Once ensconced, the engine is started by flipping back the top of the gear knob to reveal a starter button. It’s a little bit Thunderbirds but entertaining enough and the engine note when the motor leaps into life is a good deal more feral than the sophisticated clothing would suggest. Drop the shifter into ‘Driive’ and there’s a noticeable thunk that causes the hairs on the back of your neck to rise. The hunkered down driving position and the acres of bonnet visible through the wide screen just add to the sense of occasion. There’s a brutality to the sound that makes the SLR sound like a big muscle car. The exhaust note exits from the leading edge of the doors, giving the sound of rolling thunder as soon as you tickle the throttle pedal.
Clever aerodynamics guarantee zero front and rear lift and a pop up air-brake deploys under hard braking. It’s an interesting feature but slightly alarming the first time it’s witnessed as you will think that the boot has popped open and all of your possessions are trailing down the road behind you. The aerodynamics are one thing, the brakes are quite another. The ceramic discs squeal embarrassingly when cold and feel wooden and truculent at normal speeds, as does the stiff ride, the carbon chassis graunching and groaning over surface imperfections. This is not SLR home turf.
It’s only when the car is given its head that it all starts to make sense. Even at 100mph, the car is shrugging in disdain, pitying your sorry attempts to discover its raison d’etre. Find the right roads or tracks where speeds in excess of 150mph are possible and everything gels, the engine finally capable of showing what devastating shove it has, the aerodynamics gluing the SLR to the bitumen. Quite how many customer cars will ever be driven in this fashion is open to debate but make no mistake, the McLaren in the genes is the real deal. This is no badge engineering exercise.

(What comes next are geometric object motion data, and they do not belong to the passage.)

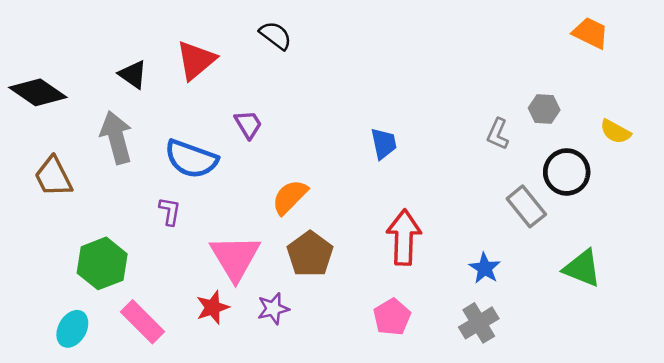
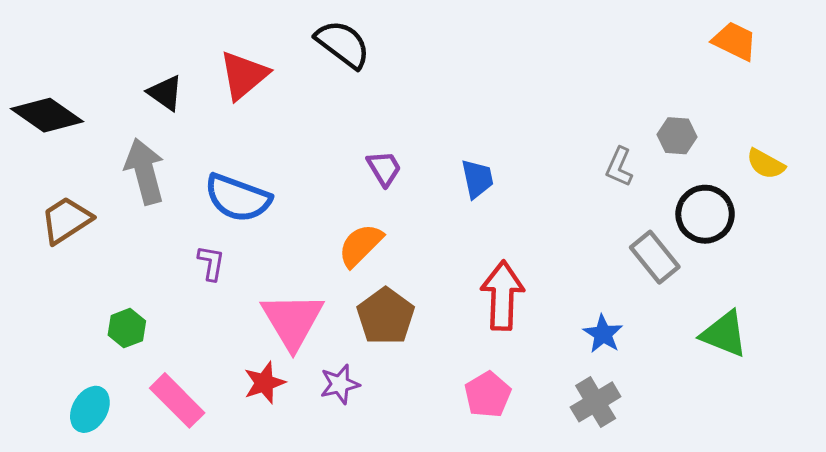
black semicircle: (276, 35) -> (343, 44), size x1.4
purple trapezoid: (248, 124) -> (384, 168), moved
brown trapezoid: (53, 177) -> (66, 220), turned 84
green hexagon: (102, 263) -> (127, 328), size x0.6

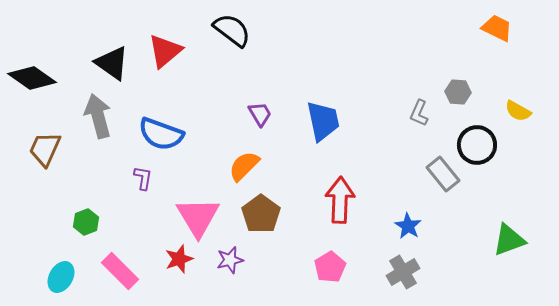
black triangle: (165, 93) -> (112, 63), size x1.4
blue trapezoid: (477, 179) -> (323, 121), size x1.5
brown trapezoid: (66, 220) -> (45, 149), turned -33
green triangle: (724, 334) -> (509, 240), moved, turned -42

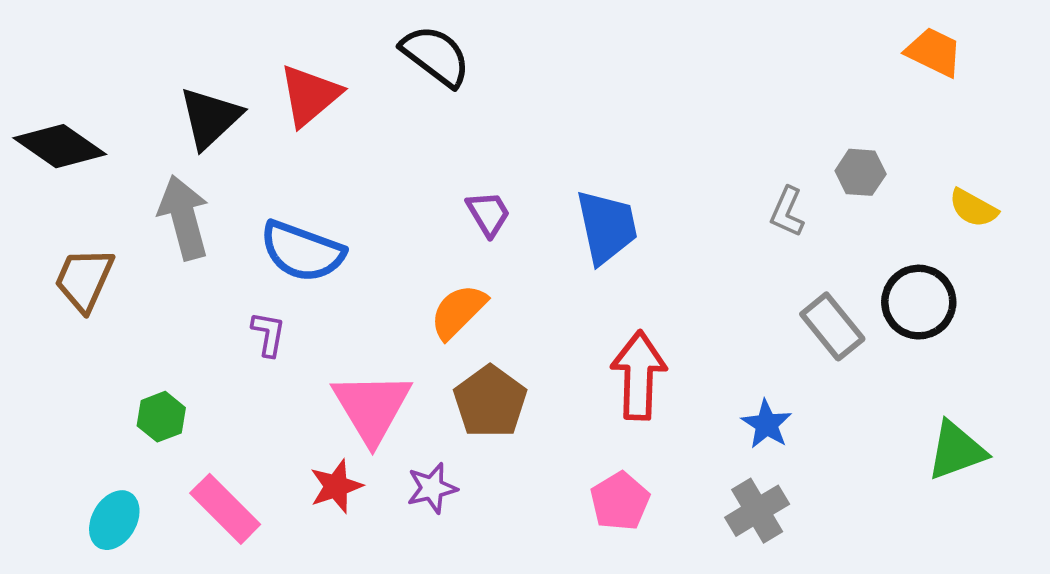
black triangle: (112, 63) -> (210, 118), turned 42
black circle: (477, 145) -> (919, 302), moved

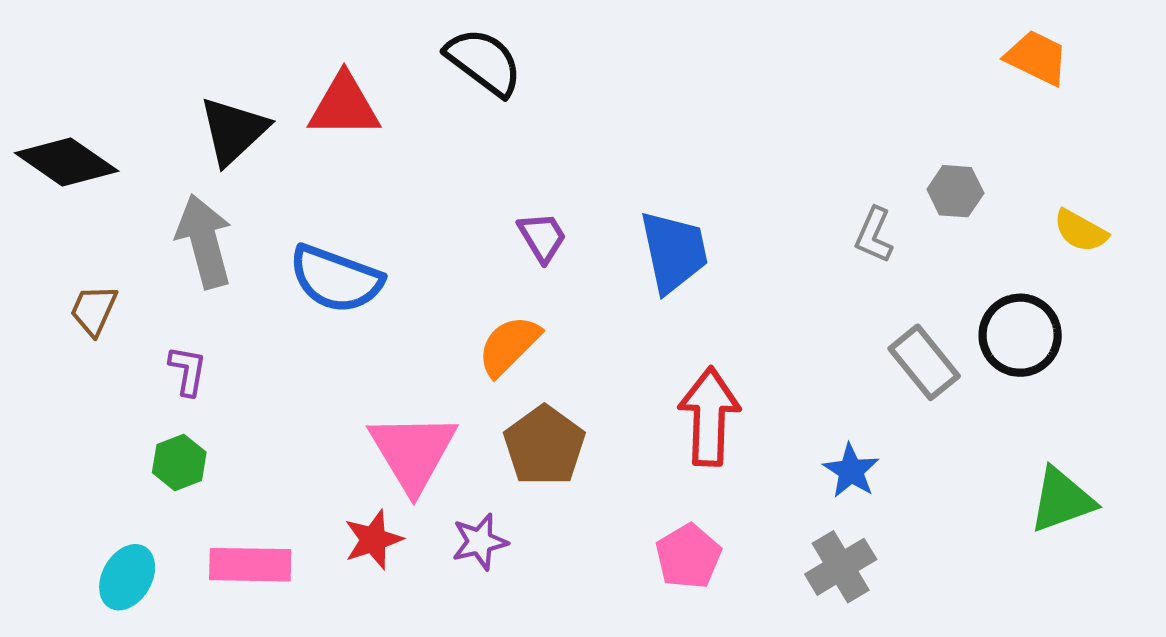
red triangle: (310, 95) -> (344, 106), turned 40
brown trapezoid: (84, 279) -> (94, 310), size x0.7
purple L-shape: (268, 334) -> (188, 371), moved
pink rectangle: (225, 509) -> (250, 565), turned -44

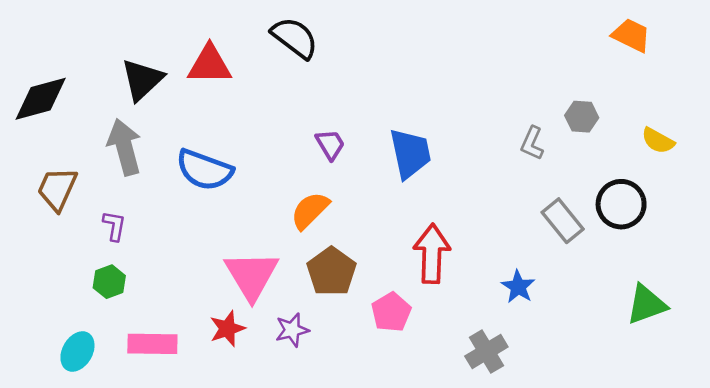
black diamond: (67, 162) -> (41, 99), turned -50
brown trapezoid: (94, 310) -> (57, 189), size x1.4
pink pentagon: (688, 556) -> (391, 312), moved
gray cross: (841, 567) -> (486, 351), moved

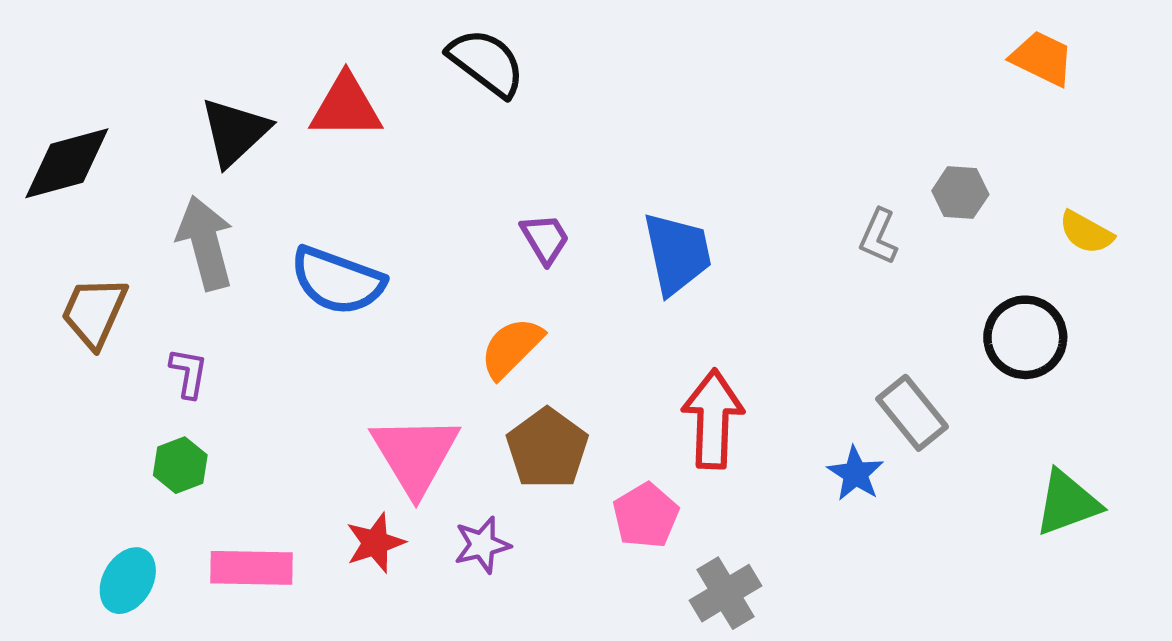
gray rectangle: (563, 221) -> (912, 413), moved
gray cross: (486, 351) -> (725, 593), moved

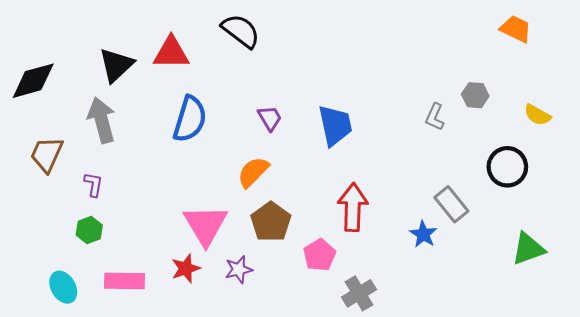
blue semicircle: (337, 281) -> (190, 119), moved, turned -93
cyan ellipse: (128, 581) -> (63, 287), turned -60

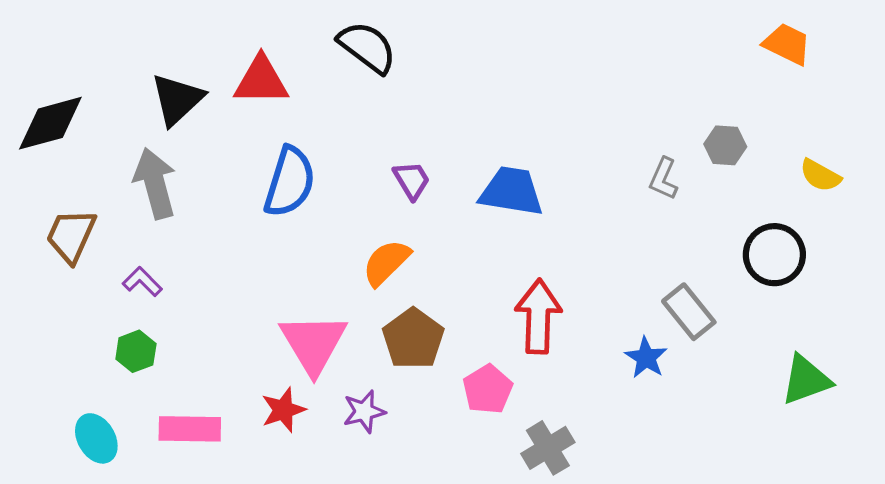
blue trapezoid: (335, 125) -> (511, 191), turned -69
purple L-shape: (93, 184) -> (142, 282), turned -55

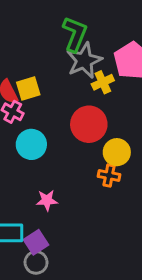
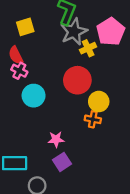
yellow square: (28, 88) -> (25, 27), moved
pink star: (47, 200) -> (56, 139), moved
purple square: (36, 242) -> (62, 162), moved

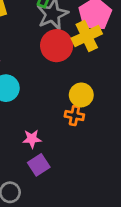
yellow cross: (88, 48) -> (87, 36), moved, size x1.5
red circle: (77, 80) -> (57, 46), moved

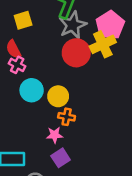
yellow circle: (81, 95) -> (58, 96), moved
orange cross: (74, 116) -> (67, 117), moved

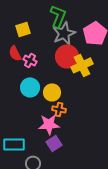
yellow cross: (103, 44) -> (82, 65), moved
pink cross: (17, 65) -> (30, 60), moved
pink star: (55, 135) -> (49, 124), size x1.5

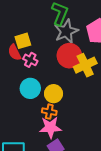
yellow square: (23, 29) -> (23, 41), moved
orange cross: (59, 109) -> (49, 112), moved

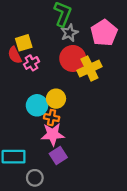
gray star: (66, 31) -> (69, 33), size x0.7
pink cross: (30, 60) -> (31, 63), turned 32
cyan circle: (30, 88) -> (37, 105), moved

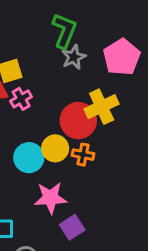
red circle: (73, 58) -> (78, 121), moved
orange cross: (52, 118) -> (83, 155), moved
purple square: (58, 156) -> (72, 227), moved

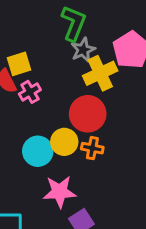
yellow cross: (102, 107) -> (100, 73), moved

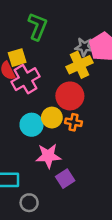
green L-shape: (74, 23) -> (37, 26), moved
gray star: (83, 50) -> (84, 47), moved, turned 30
pink cross: (30, 92) -> (26, 79), size x1.6

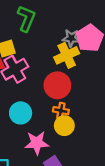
yellow circle: (52, 118) -> (64, 126), moved

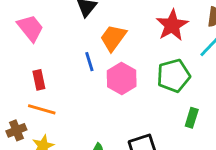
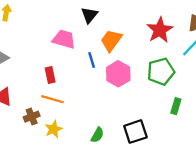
pink trapezoid: (30, 28) -> (64, 39), moved, turned -35

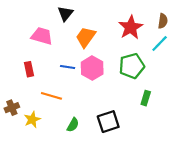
blue line: (92, 60) -> (68, 67), moved, turned -64
orange line: (52, 99) -> (51, 96), moved

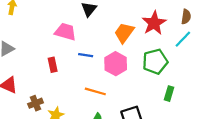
orange trapezoid: (86, 37) -> (124, 33), moved
blue line: (68, 67) -> (86, 55), moved
orange line: (51, 96) -> (95, 91), moved

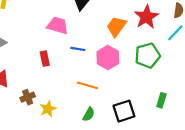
green rectangle: (169, 94) -> (161, 100), moved

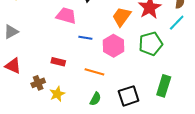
red rectangle: (45, 59) -> (58, 62), moved, turned -64
green rectangle: (161, 100) -> (164, 86), size x1.5

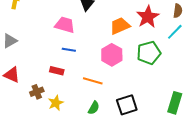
orange trapezoid: (121, 17) -> (120, 26), turned 30
blue line: (85, 38) -> (69, 50), moved
green rectangle: (164, 86) -> (175, 103), moved

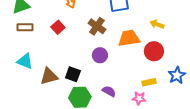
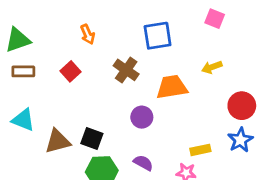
yellow arrow: (157, 24) -> (212, 67), turned -40
red circle: (154, 51) -> (242, 106), moved
purple circle: (100, 55) -> (142, 117), moved

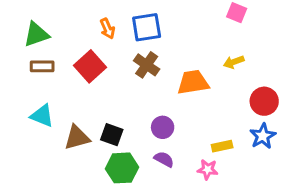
blue square: (158, 36) -> (147, 27), moved
red square: (70, 71) -> (90, 66), size x1.5
purple circle: (142, 117) -> (163, 127), moved

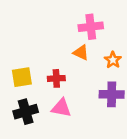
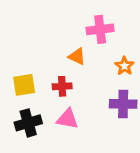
orange triangle: (81, 53) -> (77, 56), moved

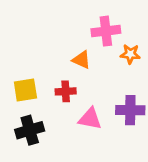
orange star: (124, 66) -> (130, 54), moved, turned -30
pink triangle: (68, 119) -> (90, 119), moved

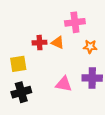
orange star: (130, 54) -> (90, 47), moved
red cross: (66, 91) -> (40, 43), moved

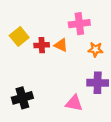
yellow square: (18, 64) -> (19, 37), moved, turned -30
pink triangle: (64, 84) -> (74, 103), moved

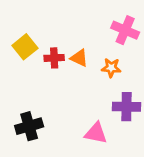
pink cross: (79, 24) -> (125, 30), moved, turned 30
orange star: (95, 49) -> (111, 68), moved

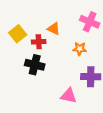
orange triangle: (79, 58) -> (54, 29), moved
black cross: (29, 126) -> (35, 65), moved, turned 30

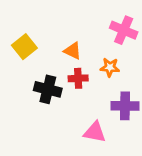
orange triangle: (54, 29) -> (73, 51), moved
red cross: (39, 42) -> (78, 78), moved

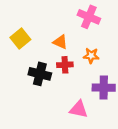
pink cross: (124, 30) -> (89, 17), moved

If you expect a continent crushing GT car, you may come away a little disappointed. The SLR is just that little bit too live to ever offer what could be described as a relaxing drive. Emerging from the car outside the Hotel Martinez on the Croisette at Cannes drenched in sweat with your hands shaking and the roof of your mouth feeling like the bottom of a bird cage would be closer to the mark.
The Mercedes-Benz SLR McLaren was never going to be a successor to the F1. As soon as the top brass at Mercedes decreed that for safety, marketing and manufacturing reasons, the car had to have its engine ahead of its driver; that much was set in stone. Many questioned the car’s relevance not only in the face of more focused rivals from Porsche and Ferrari but also in the light of the astonishing performance served up by stablemates like the Mercedes SL55 AMG. The SLR is thus difficult to pigeonhole. It’s too full-on to make a convincing GT car and yet too compromised to offer the sort of track oriented thrills served up by the Porsche Carrera GT and the Ferrari Enzo. It’s a technical masterstroke, a thing of enormous presence and a testament to the engineering genius of the two companies but as a car it doesn’t quite hit the spot. Queuing customers may be more perplexed than they bargained for.